Invasion biology has been quickly expanding in the last decades so that it is now metaphorically flooded with publications, concepts, and hypotheses. Among experts, there is no clear consensus about the relationships between invasion concepts, and almost no one seems to have a good overview of the literature anymore. Similar observations can be made for other research fields. Science needs new navigation tools so that researchers within and outside of a research field as well as science journalists, students, teachers, practitioners, policy-makers, and others interested in the field can more easily understand its key ideas. Such navigation tools could, for example, be maps of the major concepts and hypotheses of a research field. Applying a bibliometric method, we created such maps for invasion biology. We analysed research papers of the last two decades citing at least two of 35 common invasion hypotheses. Co-citation analysis yields four distinct clusters of hypotheses. These clusters can describe the main directions in invasion biology and explain basic driving forces behind biological invasions. The method we outline here for invasion biology can be easily applied for other research fields.

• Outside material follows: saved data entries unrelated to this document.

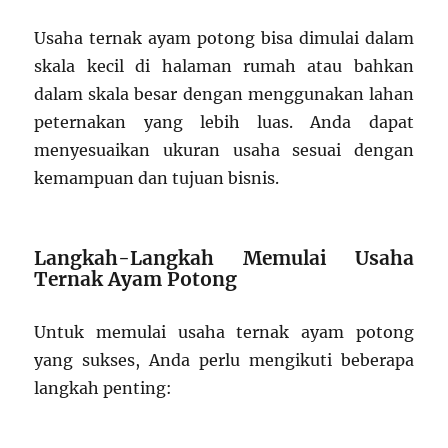
Usaha ternak ayam potong bisa dimulai dalam
skala kecil di halaman rumah atau bahkan
dalam skala besar dengan menggunakan lahan
peternakan yang lebih luas. Anda dapat
menyesuaikan ukuran usaha sesuai dengan
kemampuan dan tujuan bisnis.
Langkah-Langkah Memulai Usaha
Ternak Ayam Potong
Untuk memulai usaha ternak ayam potong
yang sukses, Anda perlu mengikuti beberapa
langkah penting:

Hypotheses of research disciplines are typically not isolated from each other but share similarities. In a broad sense as defined here, they form an important part of the theoretical-conceptual understanding of a given topic, e.g. invasion hypotheses sensu lato represent an important part of our understanding of biological invasions. Dynamic research disciplines such as invasion biology have so many hypotheses that it is even hard for experts to keep track, and researchers from other disciplines as well as policy-makers, managers and other interested people find it extremely complicated to get to grips with invasion hypotheses. To tackle this situation, we argue that it is useful to define key hypotheses and visualize their relationships. We define 35 of the arguably most common invasion hypotheses and outline three approaches to create hypothesis networks that visualize the similarities and dissimilarities between hypotheses: (i) the bibliometric approach; (ii) the survey approach; and (iii) the matrix approach. The latter approach is in the focus of this chapter. It is centred around a matrix that represents the characteristics or traits of each hypothesis. Here we assigned such traits to 35 invasion hypotheses based on 13 trait categories. We then calculated the similarities between them and created a hypothesis network visualizing these similarities. With the same trait matrix, we created a smaller network focused on the 12 hypotheses featured in this book. This network thus illustrates the relationships between these 12 hypotheses and can be used as a map for the following chapters.